▶ RECORDS SUPPLIED
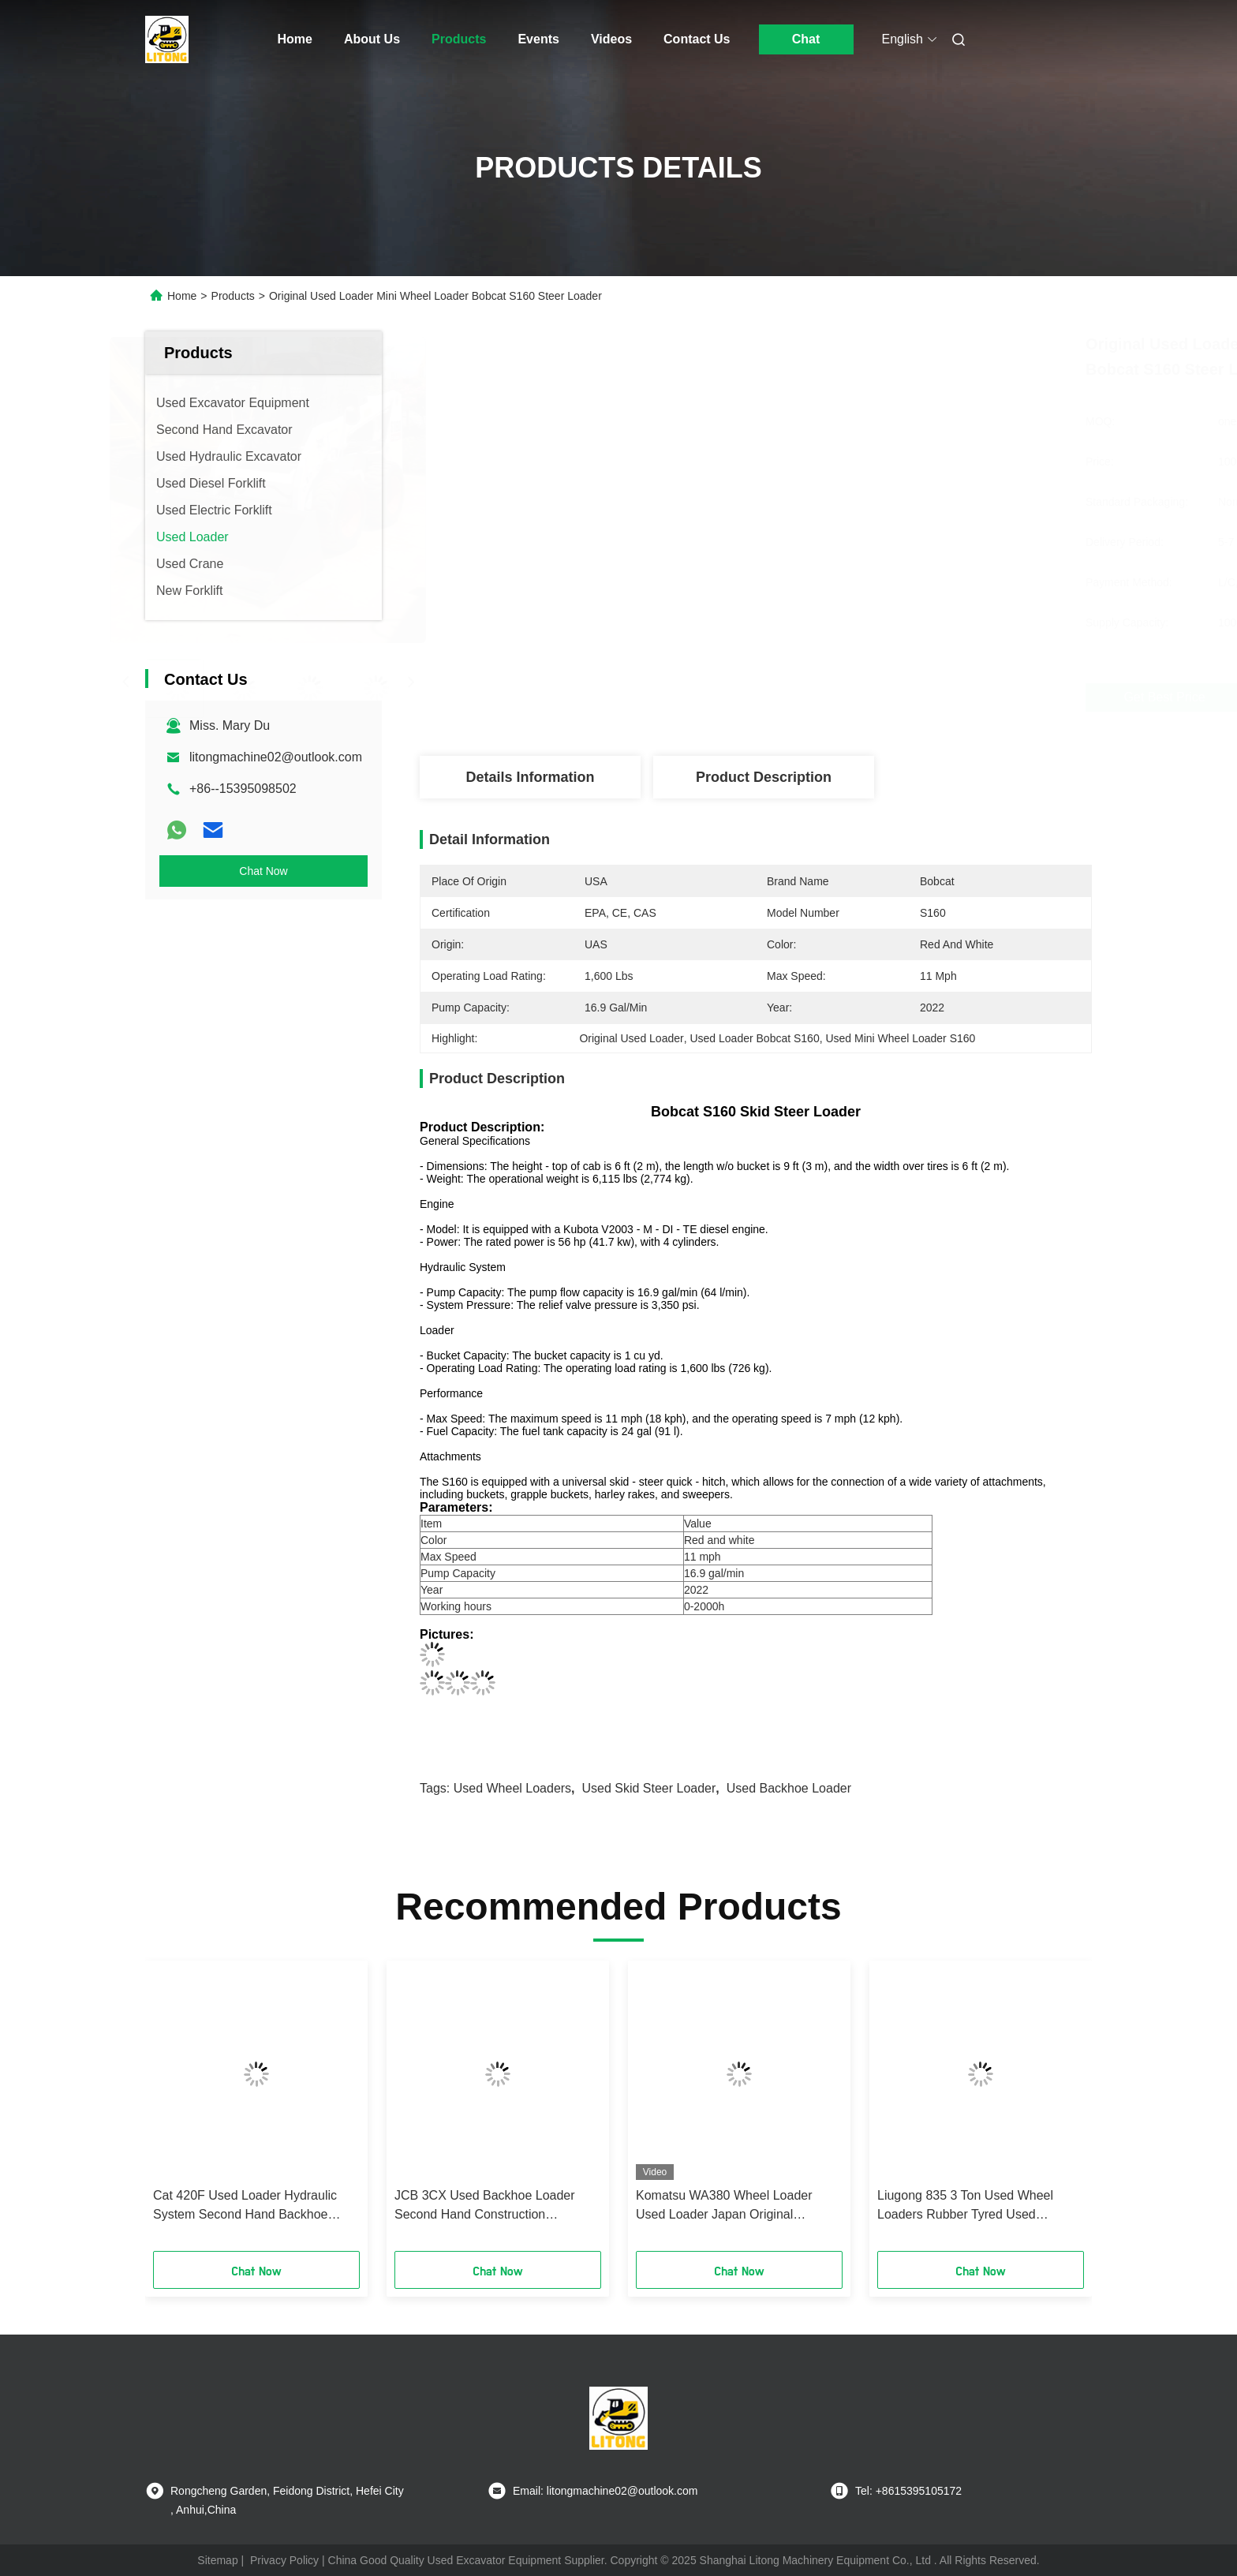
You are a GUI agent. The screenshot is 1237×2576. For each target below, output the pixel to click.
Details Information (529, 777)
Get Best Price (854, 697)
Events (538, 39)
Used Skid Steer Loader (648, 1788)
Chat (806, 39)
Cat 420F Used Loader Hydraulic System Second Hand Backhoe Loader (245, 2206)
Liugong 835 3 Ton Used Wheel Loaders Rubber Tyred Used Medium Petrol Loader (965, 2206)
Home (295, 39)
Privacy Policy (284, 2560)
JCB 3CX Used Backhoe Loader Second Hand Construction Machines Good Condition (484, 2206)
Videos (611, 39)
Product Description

▶ EXERCISE
Everything from the line containing "Chat (806, 39)" to the last line of the entries above should be quoted exactly, and only that.

▶ ANSWER TO THE PROBLEM
Chat (806, 39)
Cat 420F Used Loader Hydraulic System Second Hand Backhoe Loader (245, 2206)
Liugong 835 3 Ton Used Wheel Loaders Rubber Tyred Used Medium Petrol Loader (965, 2206)
Home (295, 39)
Privacy Policy (284, 2560)
JCB 3CX Used Backhoe Loader Second Hand Construction Machines Good Condition (484, 2206)
Videos (611, 39)
Product Description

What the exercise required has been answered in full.